Forgetting the punch card rule cost me

So far I think I have done a reasonable job, but allow me to give you an example of where I have slipped up fairly recently. About a year and a half ago I received the proceeds of a house sale. Once all debts were settled I had a reasonable amount left over to invest. The aim was to provide an income for myself, as well as growth. While I believe I made good decisions with 75% of the funds, I was impatient with the last 25%. The quality stocks all looked expensive with P/E ratios above 20. Being impatient I went ahead and invested the 25% in a logistics business which was trading on a P/E ratio of about 7 and a dividend yield of about 6%. While the company is not a bad business at all, and is well run, I have so far lost some money on it. These businesses are cyclical, and with a depressed economy they go down. It should have better days if I am patient enough to wait. The main reason I am annoyed at myself though is that I bought a good business, not a great business. This makes all the difference. This is where the punch card rules would have been useful.
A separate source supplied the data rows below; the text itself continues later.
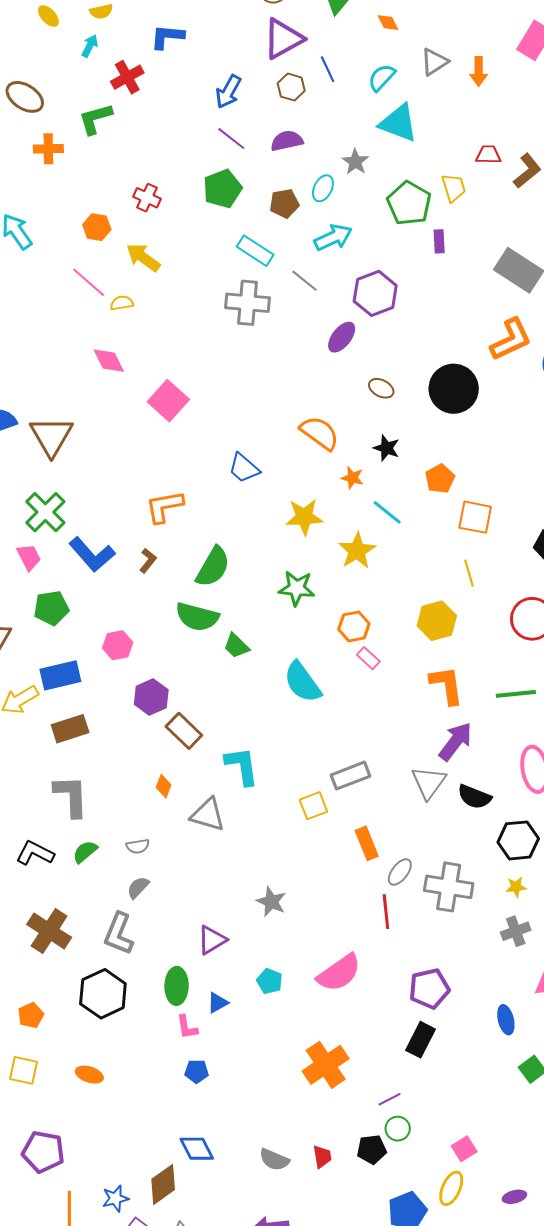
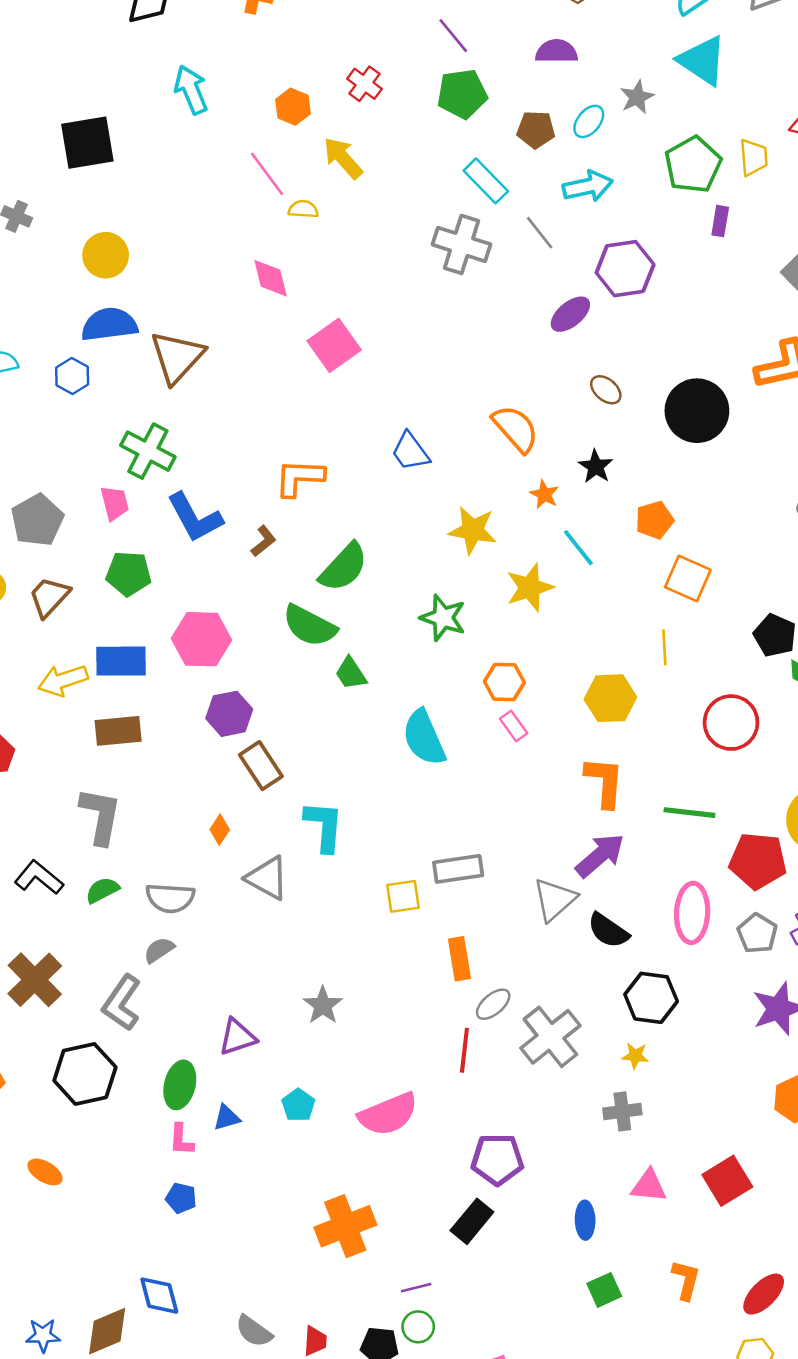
purple line: (231, 139) -> (453, 36), moved
green cross: (45, 512) -> (148, 451), turned -30
pink hexagon: (118, 645) -> (201, 639), size x1.5
gray semicircle: (138, 846) -> (170, 898), size x1.6
gray cross: (449, 887) -> (550, 1037), turned 30

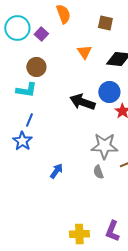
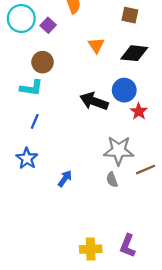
brown square: (105, 23) -> (130, 15), moved
blue star: (22, 141) -> (27, 158), moved

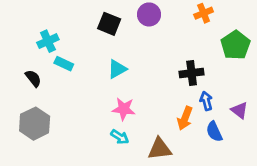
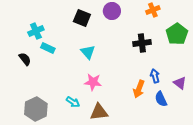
cyan triangle: (117, 69) -> (88, 52), turned -42
black cross: (192, 73) -> (142, 43), moved
gray hexagon: (35, 124) -> (36, 109), moved
cyan arrow: (120, 137) -> (73, 102), moved
brown triangle: (160, 149) -> (99, 112), moved

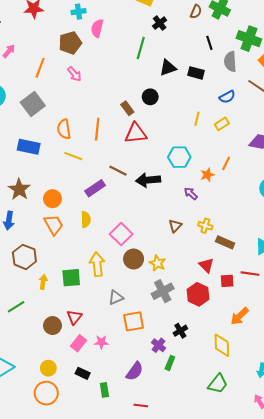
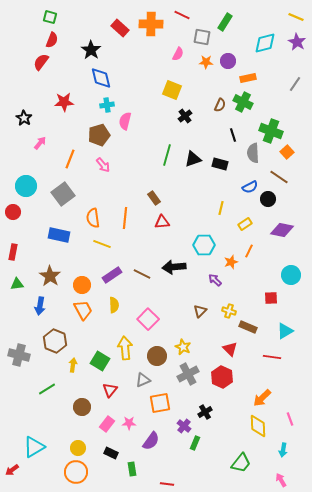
green line: (141, 48) -> (167, 155), moved
black circle: (150, 97) -> (268, 199), moved
yellow rectangle: (222, 124) -> (245, 224), moved
red triangle: (136, 133) -> (162, 222), size x0.7
brown line: (118, 171) -> (142, 274), moved
purple rectangle: (95, 188) -> (112, 275), moved
brown circle: (134, 259) -> (157, 356), moved
green square: (71, 278) -> (100, 361), turned 36
red square: (227, 281) -> (271, 298), moved
red triangle: (74, 317) -> (110, 390), moved
yellow diamond: (222, 345) -> (258, 426), moved
purple semicircle: (135, 371) -> (151, 441), moved

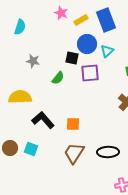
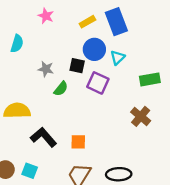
pink star: (61, 13) -> (46, 16), moved
cyan semicircle: (20, 27) -> (17, 44), moved
gray star: (33, 61) -> (46, 69), moved
purple square: (90, 73) -> (98, 83), turned 30

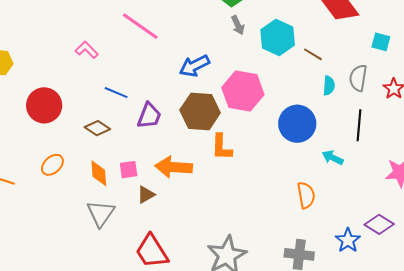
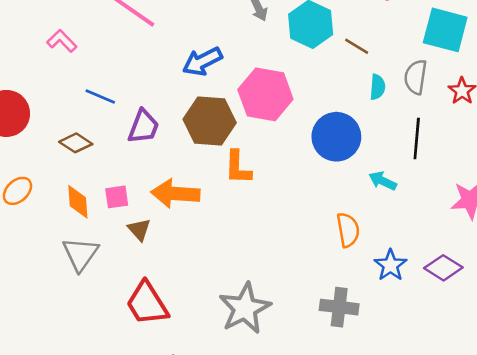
cyan square: (381, 42) -> (445, 30), size x1.8
brown triangle: (146, 195) -> (139, 230), turned -42
blue star: (348, 240) -> (390, 265), moved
Why a punch card is useful

  1. Discipline: You are disciplined to only go with your great ideas, not your mediocre ones.
  2. Research carefully: Not wanting to make a mistake, given your limited number of times you can invest, you will be meticulous in your research to make sure you are not making a mistake.
  3. Costs reduced: Trading and frictional costs are reduced as under this system you do less trading and more research. Less costs = more capital to invest.
  4. Tax reduced: Less buying and selling = less tax.

Now, this is the basic version of punch card investing, but I read another article recently related to this topic which I also found very interesting, and relevant to myself. The article touched on the fact that Warren Buffett, while espousing punch card investing, had in reality not practiced it himself. In a future post I will touch on this, and why perhaps some rules can be broken if one is investing intelligently.